CompTIA Security+ Question E-31

Jane, a security administrator, has been tasked with explaining authentication services to the company’s management team. The company runs an active directory infrastructure. Which of the following solutions BEST relates to the host authentication protocol within the company’s environment?

A. Kerberos
B. Least privilege
C. TACACS+
D. LDAP

Answer: A

Explanation:
Kerberos was accepted by Microsoft as the chosen authentication protocol for Windows 2000 and Active Directory domains that followed.

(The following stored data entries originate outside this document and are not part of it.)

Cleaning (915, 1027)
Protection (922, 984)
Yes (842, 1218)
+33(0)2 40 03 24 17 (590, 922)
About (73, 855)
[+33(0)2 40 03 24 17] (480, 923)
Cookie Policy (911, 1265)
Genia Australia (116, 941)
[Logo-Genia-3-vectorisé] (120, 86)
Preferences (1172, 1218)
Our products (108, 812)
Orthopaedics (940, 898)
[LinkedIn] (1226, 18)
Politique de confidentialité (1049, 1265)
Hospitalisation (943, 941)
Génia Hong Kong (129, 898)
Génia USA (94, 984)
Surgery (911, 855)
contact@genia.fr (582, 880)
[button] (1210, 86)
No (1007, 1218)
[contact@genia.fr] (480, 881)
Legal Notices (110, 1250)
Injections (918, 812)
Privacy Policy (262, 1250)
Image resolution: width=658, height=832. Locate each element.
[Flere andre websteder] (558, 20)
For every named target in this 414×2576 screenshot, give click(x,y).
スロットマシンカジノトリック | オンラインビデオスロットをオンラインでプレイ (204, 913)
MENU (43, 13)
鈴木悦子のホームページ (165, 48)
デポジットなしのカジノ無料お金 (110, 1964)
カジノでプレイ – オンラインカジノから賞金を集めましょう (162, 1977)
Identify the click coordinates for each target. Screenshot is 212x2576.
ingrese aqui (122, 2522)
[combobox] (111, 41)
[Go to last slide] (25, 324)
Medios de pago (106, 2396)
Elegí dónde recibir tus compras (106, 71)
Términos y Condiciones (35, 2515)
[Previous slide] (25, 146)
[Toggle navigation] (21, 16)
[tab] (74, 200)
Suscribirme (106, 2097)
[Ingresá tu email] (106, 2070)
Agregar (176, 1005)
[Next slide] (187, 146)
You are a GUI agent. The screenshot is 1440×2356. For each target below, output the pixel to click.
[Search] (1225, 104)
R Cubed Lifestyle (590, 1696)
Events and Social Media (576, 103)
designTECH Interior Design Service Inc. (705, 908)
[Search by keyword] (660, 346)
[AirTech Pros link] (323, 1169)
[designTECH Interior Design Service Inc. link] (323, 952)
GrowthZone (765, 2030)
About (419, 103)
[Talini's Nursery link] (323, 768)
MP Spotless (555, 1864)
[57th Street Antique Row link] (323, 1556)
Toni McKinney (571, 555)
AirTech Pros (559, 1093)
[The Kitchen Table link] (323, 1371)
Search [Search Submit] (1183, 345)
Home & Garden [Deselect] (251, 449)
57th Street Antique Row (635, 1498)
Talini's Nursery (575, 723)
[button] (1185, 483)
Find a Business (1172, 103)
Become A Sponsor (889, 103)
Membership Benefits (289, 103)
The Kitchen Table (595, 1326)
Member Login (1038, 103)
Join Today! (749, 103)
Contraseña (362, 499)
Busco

CompTIA Security+ Question D-98

Which of the following, if properly implemented, would prevent users from accessing files that are unrelated to their job duties? (Select TWO).

A. Separation of duties
B. Job rotation
C. Mandatory vacation
D. Time of day restrictions
E. Least privilege

Answer: A,E

Explanation:
Separation of duties means that users are granted only the permissions they need to do their work and no more. More so it means that you are employing best practices. The segregation of duties and separation of environments is a way to reduce the likelihood of misuse of systems or information. A separation of duties policy is designed to reduce the risk of fraud and to prevent other losses in an organization.

A least privilege policy should be used when assigning permissions. Give users only the permissions that they need to do their work and no more.

CompTIA Security+ Question D-69

While rarely enforced, mandatory vacation policies are effective at uncovering:

A. Help desk technicians with oversight by multiple supervisors and detailed quality control systems.
B. Collusion between two employees who perform the same business function.
C. Acts of incompetence by a systems engineer designing complex architectures as a member of a team.
D. Acts of gross negligence on the part of system administrators with unfettered access to system and no oversight.

Answer: D

Explanation:
Least privilege (privilege reviews) and job rotation is done when mandatory vacations are implemented. Then it will uncover areas where the system administrators neglected to check all users’ privileges since the other users must fill in their positions when they are on their mandatory vacation.